(Dataset entries)
* * * * *

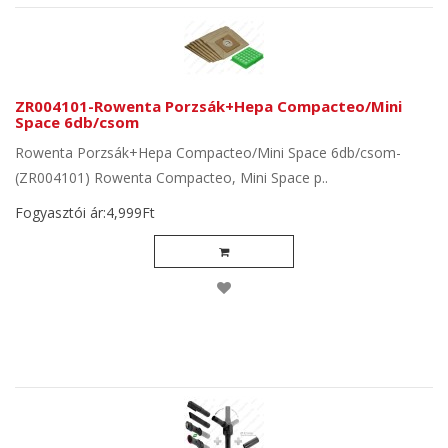
ZR004101-Rowenta Porzsák+Hepa Compacteo/Mini
Space 6db/csom
Rowenta Porzsák+Hepa Compacteo/Mini Space 6db/csom-
(ZR004101) Rowenta Compacteo, Mini Space p..
Fogyasztói ár:4,999Ft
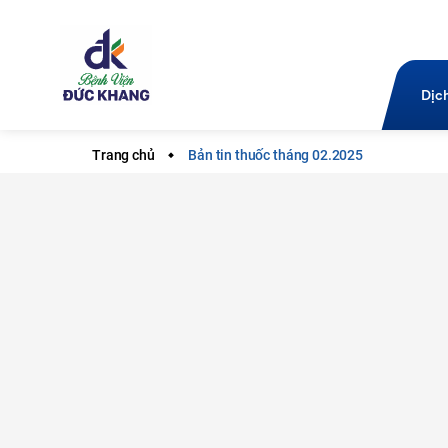
Dịc
Trang chủ
Bản tin thuốc tháng 02.2025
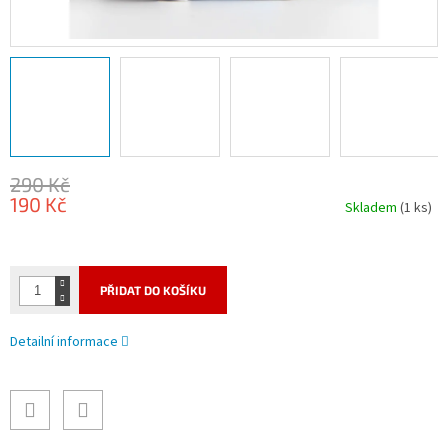
290 Kč
190 Kč
Skladem
(1 ks)
Měrná
cena:
PŘIDAT DO KOŠÍKU
Detailní informace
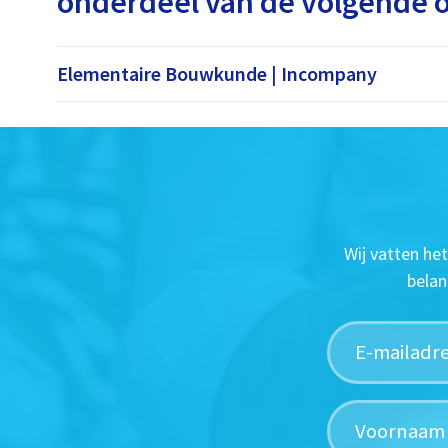
onderdeel van de volgende o
Elementaire Bouwkunde | Incompany
Wij vatten he
belan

* * * * *

**Required action**
Write out the records above in full and exactly, with no pictures.

**Solution for this task**
ZR004101-Rowenta Porzsák+Hepa Compacteo/Mini
Space 6db/csom
Rowenta Porzsák+Hepa Compacteo/Mini Space 6db/csom-
(ZR004101) Rowenta Compacteo, Mini Space p..
Fogyasztói ár:4,999Ft
Dịc
Trang chủ
Bản tin thuốc tháng 02.2025
290 Kč
190 Kč
Skladem
(1 ks)
Měrná
cena:
PŘIDAT DO KOŠÍKU
Detailní informace
onderdeel van de volgende o
Elementaire Bouwkunde | Incompany
Wij vatten he
belan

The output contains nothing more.